======== Exercise inputs

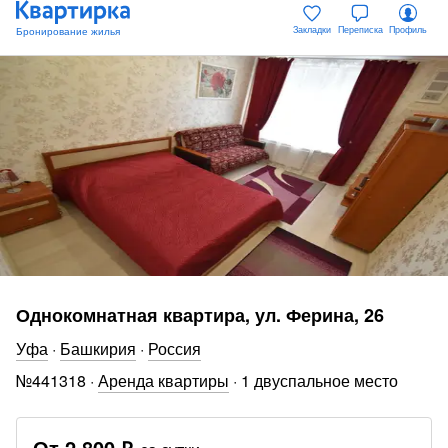
Закладки
Переписка
Профиль
Однокомнатная квартира, ул. Ферина, 26
Уфа
·
Башкирия
·
Россия
№
441318
·
Аренда квартиры
·
1 двуспальное место
От
2 800 ₽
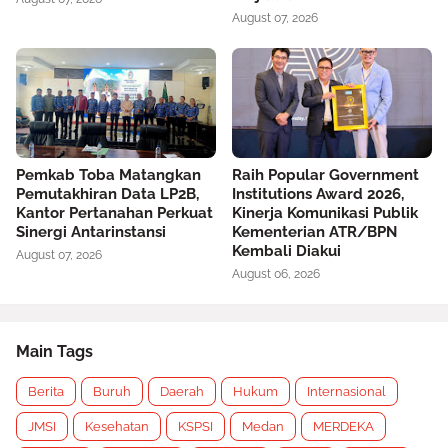
August 07, 2026
Pemkab Toba Matangkan
Raih Popular Government
Pemutakhiran Data LP2B,
Institutions Award 2026,
Kantor Pertanahan Perkuat
Kinerja Komunikasi Publik
Sinergi Antarinstansi
Kementerian ATR/BPN
Kembali Diakui
August 07, 2026
August 06, 2026
Main Tags
Berita
Buruh
Daerah
Hukum
Internasional
JMSI
Kesehatan
KSPSI
Medan
MERDEKA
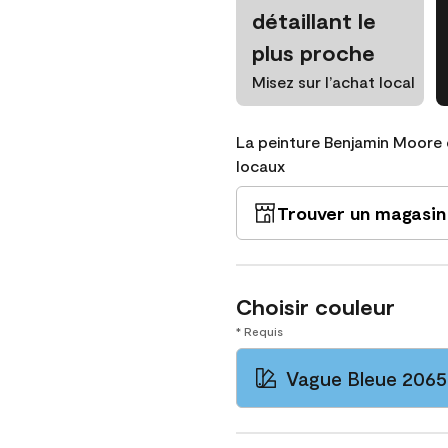
détaillant le
plus proche
Misez sur l’achat local
La peinture Benjamin Moore 
locaux
Trouver un magasin
Choisir couleur
* Requis
Vague Bleue 206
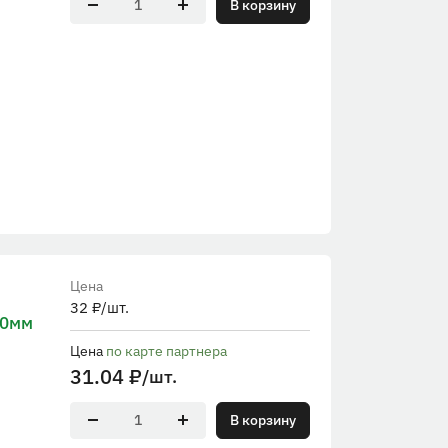
В корзину
Цена
32
₽
/шт.
00мм
Цена
по карте партнера
31.04
₽
/шт.
В корзину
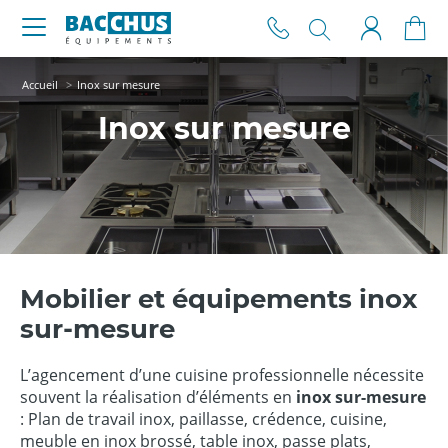
Accueil
Inox sur mesure
Inox sur mesure
Mobilier et équipements inox
sur-mesure
L’agencement d’une cuisine professionnelle nécessite
souvent la réalisation d’éléments en
inox sur-mesure
: Plan de travail inox, paillasse, crédence, cuisine,
meuble en inox brossé, table inox, passe plats,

================

Required action. Copy out the listing above exactly, and keep the pictures out of it.

Task output.
Закладки
Переписка
Профиль
Однокомнатная квартира, ул. Ферина, 26
Уфа
·
Башкирия
·
Россия
№
441318
·
Аренда квартиры
·
1 двуспальное место
От
2 800 ₽
August 07, 2026
Pemkab Toba Matangkan
Raih Popular Government
Pemutakhiran Data LP2B,
Institutions Award 2026,
Kantor Pertanahan Perkuat
Kinerja Komunikasi Publik
Sinergi Antarinstansi
Kementerian ATR/BPN
Kembali Diakui
August 07, 2026
August 06, 2026
Main Tags
Berita
Buruh
Daerah
Hukum
Internasional
JMSI
Kesehatan
KSPSI
Medan
MERDEKA
détaillant le
plus proche
Misez sur l’achat local
La peinture Benjamin Moore 
locaux
Trouver un magasin
Choisir couleur
* Requis
Vague Bleue 206
В корзину
Цена
32
₽
/шт.
00мм
Цена
по карте партнера
31.04
₽
/шт.
В корзину
Accueil
Inox sur mesure
Inox sur mesure
Mobilier et équipements inox
sur-mesure
L’agencement d’une cuisine professionnelle nécessite
souvent la réalisation d’éléments en
inox sur-mesure
: Plan de travail inox, paillasse, crédence, cuisine,
meuble en inox brossé, table inox, passe plats,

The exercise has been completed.